Driven zone-center phonons amplify Josephson plasma polaritons.

A squeezed state of interlayer phase fluctuations is generated.

The results suggest a role for squeezed states in photo-induced superconductivity.

Abstract

The physics of driven collective modes in quantum materials underpin a number of striking non-equilibrium functional responses, which include enhanced magnetism, ferroelectricity and superconductivity. However, the coherent coupling between multiple modes at once are difficult to capture by single-pump probe (one-dimensional) spectroscopy, and often remain poorly understood.
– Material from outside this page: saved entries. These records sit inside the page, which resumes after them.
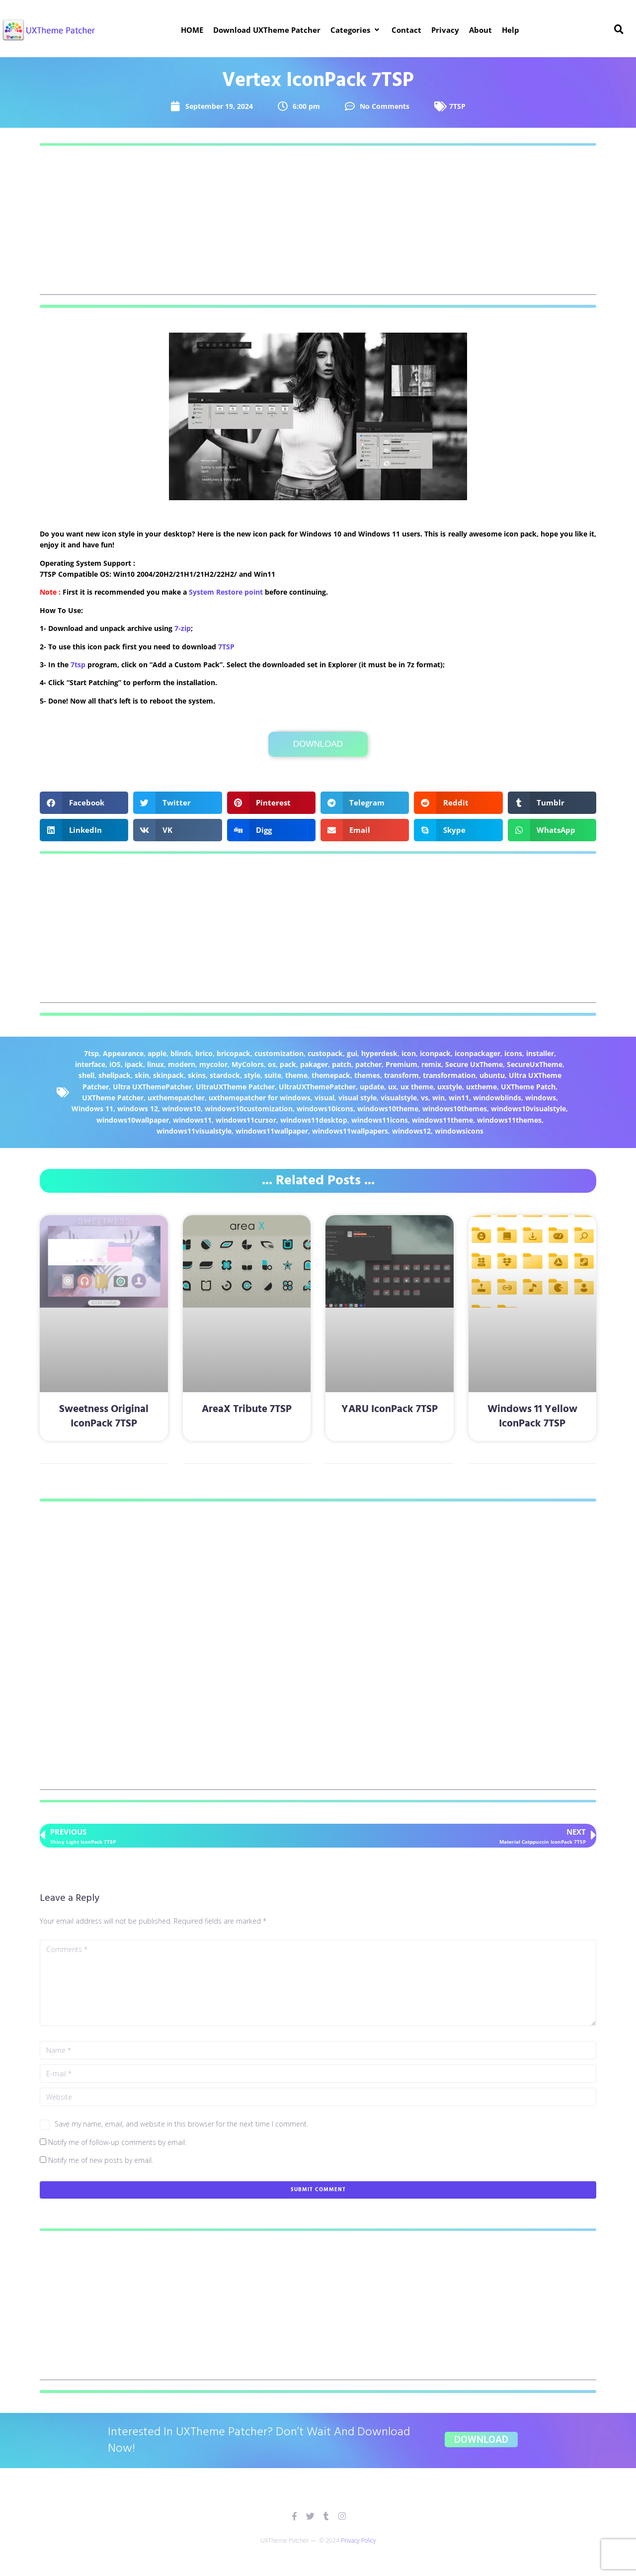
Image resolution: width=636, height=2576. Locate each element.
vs (424, 1097)
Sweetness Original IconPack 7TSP (104, 1416)
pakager (314, 1064)
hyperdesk (379, 1053)
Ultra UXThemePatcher (152, 1086)
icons (513, 1053)
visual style (357, 1097)
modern (181, 1064)
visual (324, 1097)
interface (90, 1064)
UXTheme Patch (528, 1086)
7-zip (182, 628)
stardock (225, 1075)
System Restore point (226, 592)
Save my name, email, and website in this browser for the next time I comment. (181, 2124)
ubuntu (492, 1075)
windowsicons (459, 1131)
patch (341, 1064)
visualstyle (399, 1097)
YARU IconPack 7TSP (389, 1409)
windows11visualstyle (194, 1131)
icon (408, 1053)
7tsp (78, 664)
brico (204, 1053)
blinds (180, 1053)
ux (392, 1086)
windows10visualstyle (528, 1108)
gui (352, 1053)
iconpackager (477, 1053)
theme (296, 1075)
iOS (115, 1064)
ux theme (416, 1086)
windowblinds (497, 1097)
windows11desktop (313, 1120)
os (272, 1064)
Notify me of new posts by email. (100, 2160)
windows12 (411, 1131)
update (372, 1086)
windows (540, 1097)
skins (197, 1075)
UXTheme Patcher (113, 1097)
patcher (368, 1064)
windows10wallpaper (132, 1120)
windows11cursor (246, 1120)
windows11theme (442, 1120)
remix (431, 1064)
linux (155, 1064)
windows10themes (454, 1108)
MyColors (248, 1064)
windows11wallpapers (350, 1131)
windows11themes (509, 1120)
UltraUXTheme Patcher (235, 1086)
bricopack (233, 1053)
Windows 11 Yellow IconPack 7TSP (532, 1416)
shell (86, 1075)
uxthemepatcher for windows (260, 1097)
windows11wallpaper (272, 1131)
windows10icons (325, 1108)
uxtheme (481, 1086)
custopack (325, 1053)
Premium (401, 1064)
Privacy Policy (358, 2540)
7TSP (457, 106)
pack (288, 1064)
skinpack (168, 1075)
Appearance (123, 1053)
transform (401, 1075)
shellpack (114, 1075)
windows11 (192, 1120)
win (438, 1097)
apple (157, 1053)
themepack (331, 1075)
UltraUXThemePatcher (317, 1086)
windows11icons (379, 1120)
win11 (459, 1097)
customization (279, 1053)
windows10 (181, 1108)
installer (540, 1053)
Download (318, 744)
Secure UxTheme (474, 1064)
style (252, 1075)
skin (142, 1075)
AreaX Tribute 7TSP (247, 1409)
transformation (449, 1075)
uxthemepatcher (176, 1097)
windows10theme (387, 1108)
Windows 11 (92, 1108)
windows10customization (249, 1108)
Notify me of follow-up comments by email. (117, 2142)
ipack (134, 1064)
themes (367, 1075)
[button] (356, 29)
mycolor (213, 1064)
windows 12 (137, 1108)
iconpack (435, 1053)
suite (272, 1075)
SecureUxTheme (534, 1064)
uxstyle (449, 1086)
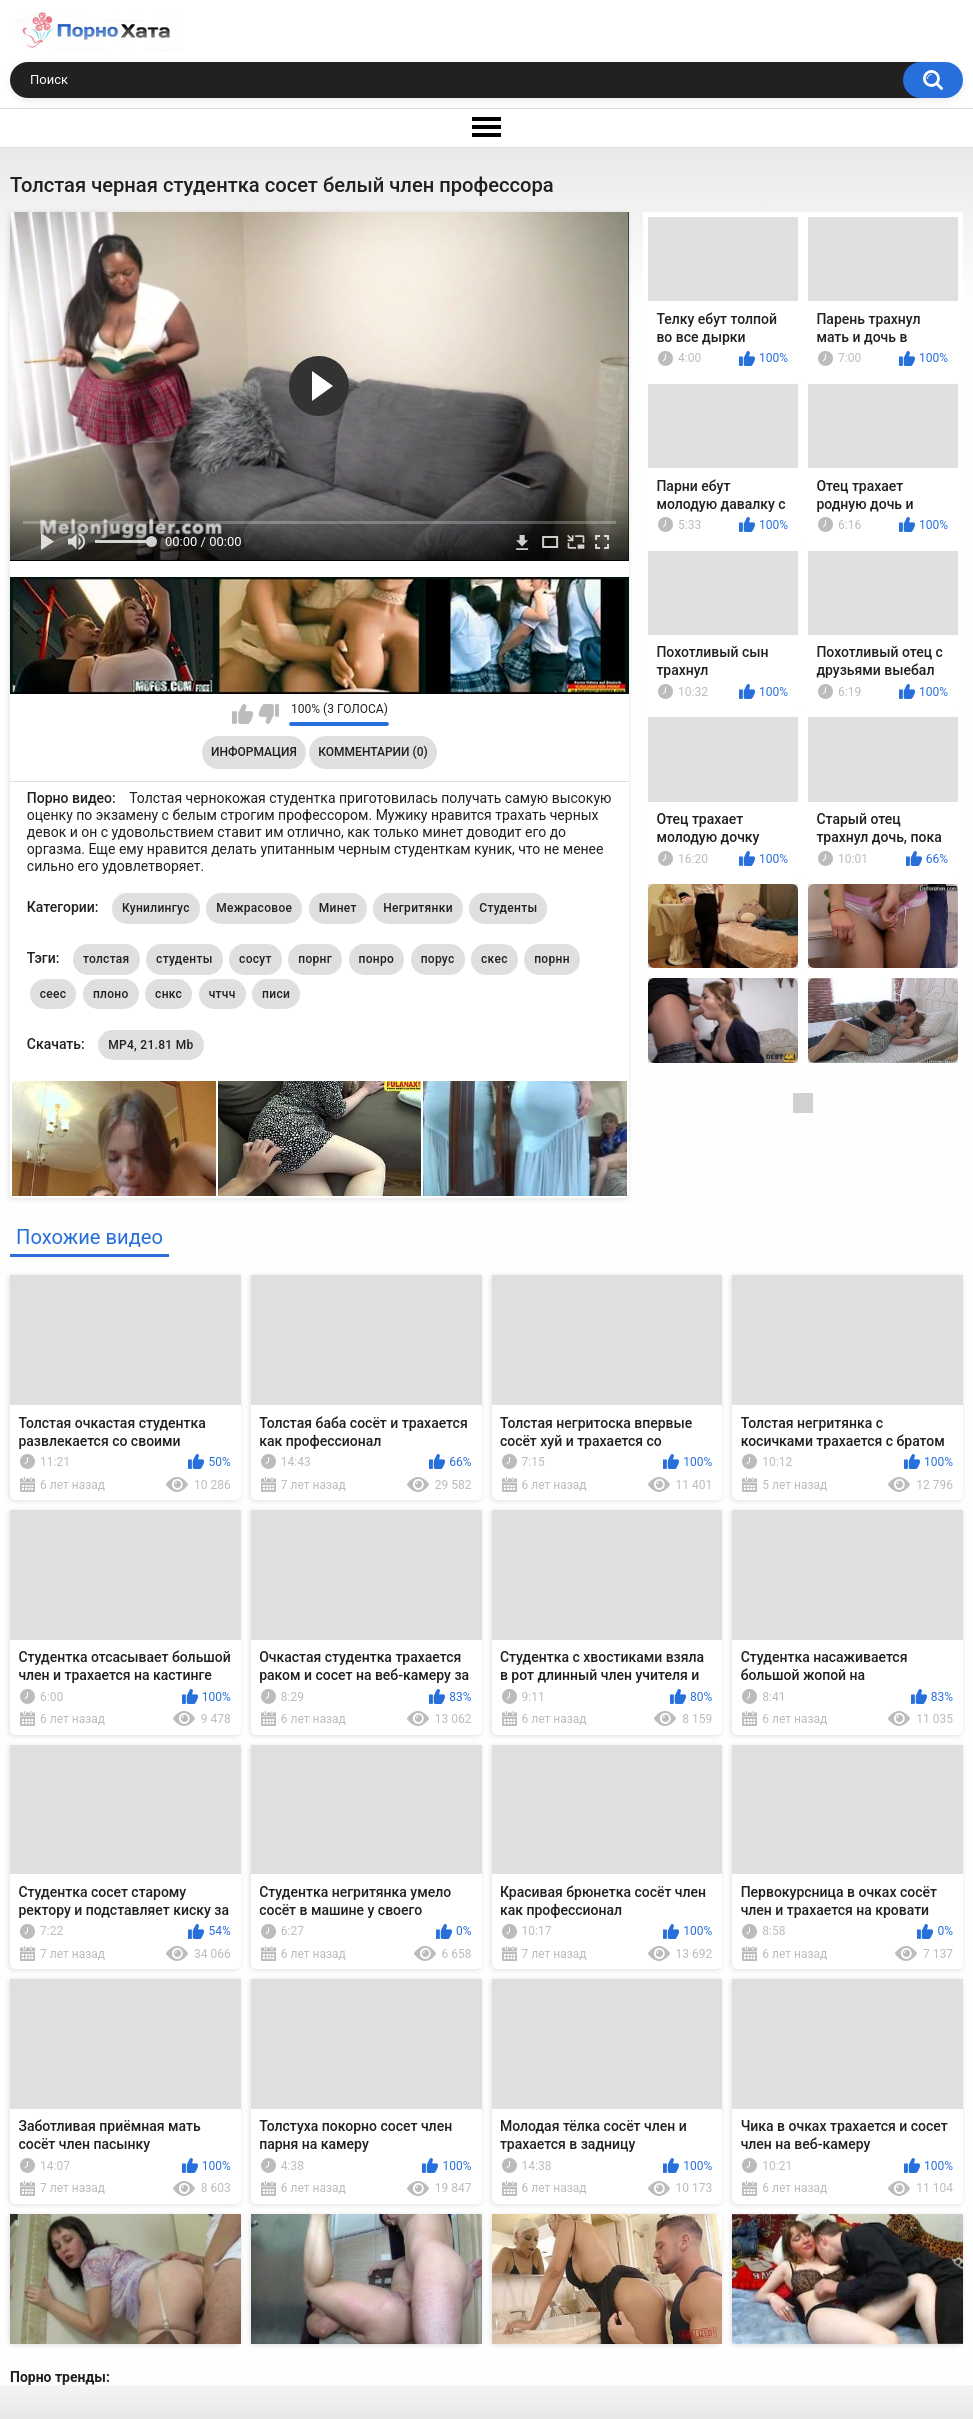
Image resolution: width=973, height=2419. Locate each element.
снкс (168, 994)
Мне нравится (242, 714)
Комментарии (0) (372, 752)
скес (494, 959)
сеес (53, 994)
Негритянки (418, 908)
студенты (184, 959)
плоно (111, 994)
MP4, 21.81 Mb (150, 1045)
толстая (106, 959)
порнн (552, 959)
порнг (315, 959)
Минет (338, 908)
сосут (255, 959)
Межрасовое (254, 908)
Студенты (508, 908)
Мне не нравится (268, 714)
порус (438, 959)
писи (276, 994)
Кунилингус (156, 908)
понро (377, 959)
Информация (254, 752)
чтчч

One example is phonon-mediated amplification of Josephson plasmons in YBa$_2$Cu$_3$O$_{6+x}$, in which at least three normal modes of the solid are coherently mixed as a source of enhanced superconductivity. Here, we go beyond previous pump-probe experiments in this system and acquire two-dimensional frequency maps using pairs of mutually delayed, carrier envelope phase stable mid-infrared pump pulses, combined with measurements of the time-modulated second-order nonlinear optical susceptibility. We find that the driven zone-center phonons amplify coherent pairs of opposite-momentum Josephson plasma polaritons, generating a squeezed state of interlayer phase fluctuations. The squeezed state is a potentially important ingredient in the microscopic physics of photo-induced superconductivity in this and other materials.